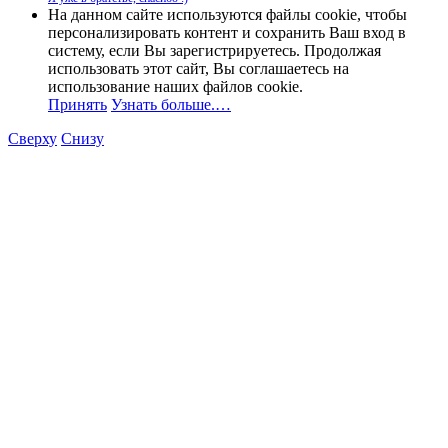
На данном сайте используются файлы cookie, чтобы
персонализировать контент и сохранить Ваш вход в
систему, если Вы зарегистрируетесь. Продолжая
использовать этот сайт, Вы соглашаетесь на
использование наших файлов cookie.
Принять
Узнать больше.…
Сверху
Снизу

_ _ _

Each record is to be restated word for word; no picture goes in.

На данном сайте используются файлы cookie, чтобы
персонализировать контент и сохранить Ваш вход в
систему, если Вы зарегистрируетесь. Продолжая
использовать этот сайт, Вы соглашаетесь на
использование наших файлов cookie.
Принять
Узнать больше.…
Сверху
Снизу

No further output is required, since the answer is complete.